# Mavs @ Wolves (FSN North)



## luther (Nov 2, 2007)

Jason Kidd with the Mavs in Minnesota tonight.

It's a 6-6 game early on. Brewer has played nice defense on Josh Howard on several possessions.


----------



## luther (Nov 2, 2007)

Nice opening quarter, with Dallas up 24-23 on the strength of a buzzer-beating Kidd 3-pointer. McCants has come in and brought some hustle and a few points, and Jefferson and Gomes have accounted for more than half the MN points.


----------



## Avalanche (Nov 17, 2005)

Still not totally sure why Telfair is starting over Mccants... i thought they were adament on having Foye as a PG


----------



## luther (Nov 2, 2007)

Avalanche said:


> Still not totally sure why Telfair is starting over Mccants... i thought they were adament on having Foye as a PG


My guesses are that 1) Telfair has a better than 5:1 assist-to-turnover ratio this month, and 2) they probably figure it is easier to ease Foye back in as a SG, as opposed to making him be a primary ball-handler right off the bat.

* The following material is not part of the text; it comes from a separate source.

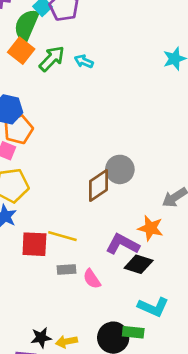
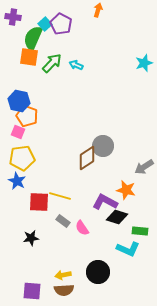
orange square: (21, 51) -> (29, 57), turned -30
orange pentagon: (18, 129) -> (27, 116), turned -30
gray rectangle: (66, 270) -> (63, 221), turned 40
green rectangle: (133, 332) -> (140, 231), moved
black star: (41, 338) -> (31, 238), moved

In some ways, I like McCants as a 6th man, because with his sometimes shot-happy mentality, that can prevent the team from focusing on getting it to Jefferson early, which is essential.


----------



## Avalanche (Nov 17, 2005)

True, but i think the key is trying to get mccants consistant... as opposed to having him come off the bench and being hit or miss.

Tonight shows that when mccants and Jefferson are firing we can hang with anyone...


----------



## luther (Nov 2, 2007)

Absolutely.

What I've noticed with McCants is that his overall play is so dependent on his shot falling, and that's part of why I think of him as a good 6th man candidate. But if he could maintain the defensive intensity that he showed last year (when his overall game was pretty bad as he came back, but he REALLY put in a defensive effort most nights) regardless of his shot falling, _and_ remember who the #1 option is (Hint: not him), then he's absolutely the better choice.


----------



## luther (Nov 2, 2007)

Dallas is on a tremendous run and now leads 62-52. I'd like to see Jaric and McCants replace Gomes and Telfair, as that lineup really played well earlier. They need some hustle, penetration and defense.


----------



## Avalanche (Nov 17, 2005)

Foye/Mccants/Gomes/Jefferson/Theo need to be on the floor...

falling behind in the 3rd


----------



## Avalanche (Nov 17, 2005)

Back to within 3


----------



## luther (Nov 2, 2007)

Avalanche said:


> Foye/Mccants/Gomes/Jefferson/Theo need to be on the floor...


I know I may come off as something of a Jaric backer sometimes, but I think he adds a lot of value sometimes, and tonight is one of those nights. He's playing a good game, being disruptive offensively, rebounding and doing some nice things on offense (except that one bad shot late in the first half). I'd take him on the court over Gomes tonight, depending on whom he's got to guard.


----------



## Avalanche (Nov 17, 2005)

only 1/3 from 3 for the entire game so far


----------



## luther (Nov 2, 2007)

33% isn't awful from 3, and he's 50% overall. And there is more to the game than 3-point shooting.


----------



## Avalanche (Nov 17, 2005)

nah man... i meant for the entire team lol, wasnt a jaric jab
only 1 made 3 is surprising


----------



## luther (Nov 2, 2007)

Avalanche said:


> nah man... i meant for the entire team lol, wasnt a jaric jab
> only 1 made 3 is surprising


Funny, I think they're all Marko!


----------



## Avalanche (Nov 17, 2005)

and that'll do it... come up short in the crunch again


----------



## luther (Nov 2, 2007)

Wow, I had stopped watching for a few minutes while I was on the phone, nd I come back to see a 16-point deficit. Yikes. Time to turn it over to the Bulls v Rockets game, I guess...


----------



## luther (Nov 2, 2007)

I've got to say, Foye was terrible.


----------



## The Solution (Jan 2, 2008)

that was a tough game to watch, I was there...and damn


----------